V. HUD's Decisions on Applications

    HUD will act on Pre-Qualification submissions based on the criteria 
provided in the Application Requirements posted on the Web at https://portal.hud.gov/hudportal/HUD?src=/program_offices/housing/mfh/progdesc/progsec542b, within approximately 30 days of the date HUD deems the 
application to be complete, either by denying the request or by 
inviting the applicant to submit a Final Application. HUD will act on 
Final Applications within approximately 60 days from the date of 
receipt of the Final Application. This will include notifying 
applicants determined to be eligible as QPEs, and delivering a RSA. It 
is important to note that Mission Based Lenders must be approved as FHA 
Non-supervised Mortgagees in advance of their approval as a QPE. An FHA 
Lender

[[Page 42108]]

Approval Application, Form 92001-A, can be downloaded from HUD's Web 
site at: https://portal.hud.gov/hudportal/documents/huddoc?id=92001-a.pdf.

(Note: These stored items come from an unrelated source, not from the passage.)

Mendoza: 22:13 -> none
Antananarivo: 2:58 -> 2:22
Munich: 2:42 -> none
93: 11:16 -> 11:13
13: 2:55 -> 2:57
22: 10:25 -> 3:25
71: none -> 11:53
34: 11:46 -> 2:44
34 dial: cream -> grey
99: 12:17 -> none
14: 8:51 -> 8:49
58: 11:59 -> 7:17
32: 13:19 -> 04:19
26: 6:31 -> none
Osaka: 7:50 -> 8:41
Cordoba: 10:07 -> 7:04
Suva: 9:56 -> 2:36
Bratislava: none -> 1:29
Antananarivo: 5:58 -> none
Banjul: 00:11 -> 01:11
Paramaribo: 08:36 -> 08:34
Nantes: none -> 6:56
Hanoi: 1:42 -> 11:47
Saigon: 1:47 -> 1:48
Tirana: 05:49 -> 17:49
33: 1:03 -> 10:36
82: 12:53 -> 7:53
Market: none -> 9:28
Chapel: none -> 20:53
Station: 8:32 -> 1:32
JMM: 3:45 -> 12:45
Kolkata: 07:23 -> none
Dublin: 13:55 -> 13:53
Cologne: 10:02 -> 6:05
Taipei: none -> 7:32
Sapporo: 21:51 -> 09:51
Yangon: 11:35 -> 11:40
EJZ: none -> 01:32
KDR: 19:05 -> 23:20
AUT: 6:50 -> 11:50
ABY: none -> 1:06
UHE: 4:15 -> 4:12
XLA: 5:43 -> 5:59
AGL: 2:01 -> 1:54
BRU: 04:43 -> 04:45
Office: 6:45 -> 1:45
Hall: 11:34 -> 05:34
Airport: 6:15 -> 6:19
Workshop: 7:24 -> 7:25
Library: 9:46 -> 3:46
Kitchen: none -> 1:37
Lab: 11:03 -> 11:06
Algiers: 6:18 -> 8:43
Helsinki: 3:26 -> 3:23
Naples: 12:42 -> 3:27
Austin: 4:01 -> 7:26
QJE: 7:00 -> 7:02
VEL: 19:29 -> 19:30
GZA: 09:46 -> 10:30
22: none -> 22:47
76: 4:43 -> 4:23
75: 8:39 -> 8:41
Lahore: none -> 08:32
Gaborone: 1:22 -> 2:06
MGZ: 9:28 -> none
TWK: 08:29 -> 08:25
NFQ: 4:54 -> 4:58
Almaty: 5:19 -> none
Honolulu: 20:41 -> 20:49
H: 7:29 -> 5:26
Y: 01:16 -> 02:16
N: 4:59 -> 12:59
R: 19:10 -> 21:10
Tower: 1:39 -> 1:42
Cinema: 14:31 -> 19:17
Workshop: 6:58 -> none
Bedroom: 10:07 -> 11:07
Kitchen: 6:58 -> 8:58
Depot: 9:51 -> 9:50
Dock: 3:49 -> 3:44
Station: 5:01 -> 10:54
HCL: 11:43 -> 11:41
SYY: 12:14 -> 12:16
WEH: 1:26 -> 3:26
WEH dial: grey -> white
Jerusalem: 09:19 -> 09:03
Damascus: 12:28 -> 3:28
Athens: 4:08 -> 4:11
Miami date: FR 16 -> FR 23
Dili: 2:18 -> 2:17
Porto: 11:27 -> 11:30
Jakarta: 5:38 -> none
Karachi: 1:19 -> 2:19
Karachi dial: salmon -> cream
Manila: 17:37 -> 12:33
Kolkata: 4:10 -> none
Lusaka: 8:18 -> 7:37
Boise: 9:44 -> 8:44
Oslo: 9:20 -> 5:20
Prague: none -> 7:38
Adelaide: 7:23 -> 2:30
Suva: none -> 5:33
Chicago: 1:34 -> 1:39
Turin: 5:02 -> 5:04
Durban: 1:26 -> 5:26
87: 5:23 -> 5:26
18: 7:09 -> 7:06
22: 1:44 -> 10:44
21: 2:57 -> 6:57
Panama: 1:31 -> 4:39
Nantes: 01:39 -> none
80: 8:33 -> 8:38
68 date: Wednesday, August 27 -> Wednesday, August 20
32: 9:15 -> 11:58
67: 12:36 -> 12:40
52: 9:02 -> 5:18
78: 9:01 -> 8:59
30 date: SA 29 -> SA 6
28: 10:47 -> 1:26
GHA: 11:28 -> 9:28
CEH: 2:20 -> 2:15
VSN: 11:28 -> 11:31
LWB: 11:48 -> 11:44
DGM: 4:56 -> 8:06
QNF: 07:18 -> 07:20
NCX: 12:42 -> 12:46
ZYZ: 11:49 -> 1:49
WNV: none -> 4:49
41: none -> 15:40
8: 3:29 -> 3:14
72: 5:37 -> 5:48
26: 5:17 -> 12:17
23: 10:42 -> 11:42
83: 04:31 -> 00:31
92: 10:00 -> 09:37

VI. Evaluation of the Initiative

    One of the principal purposes of the Initiative is to determine 
whether, by providing Federal credit enhancement for refinancing and 
rehabilitation of small multifamily housing, the Initiative is 
successful in increasing the flow of credit to small multifamily 
properties. HUD will, therefore, undertake an evaluation of the 
Initiative to determine the success of the Initiative and will expect 
participation by selected lenders.

VII. Findings and Certifications

A. Paperwork Reduction Act

    The information collection requirements contained in this document 
have been approved by the Office of Management and Budget (OMB) under 
the Paperwork Reduction Act of 1995 (44 U.S.C. 3501-3520) and assigned 
OMB control number 2502-0500 and 2502-0541. In accordance with the 
Paperwork Reduction Act, HUD may not conduct or sponsor, and a person 
is not required to respond to, a collection of information unless the 
collection displays a currently valid OMB control number.

B. Environmental Impact

    A Finding of No Significant Impact (FONSI) with respect to the 
environment has been made for this notice in accordance with HUD 
regulations at 24 CFR part 50, which implement Section 102(2)(C) of the 
National Environmental Policy Act of 1969 (42 U.S.C. 4332(2)(C)). The 
FONSI is available for public inspection between 8 a.m. and 5 p.m. 
weekdays in the Regulations Division, Office of General Counsel, 
Department of Housing and Urban Development, 4517th Street SW., Room 
10276, Washington, DC 20410-0500. Due to security measures at this HUD 
Headquarters Building, an advance appointment to review the FONSI must 
be scheduled by calling the Regulations Division at 202-708-3055 (not a 
toll free number).

    Dated: June 30, 2015.
Edward L. Golding,
Principal Deputy Assistant Secretary for Housing.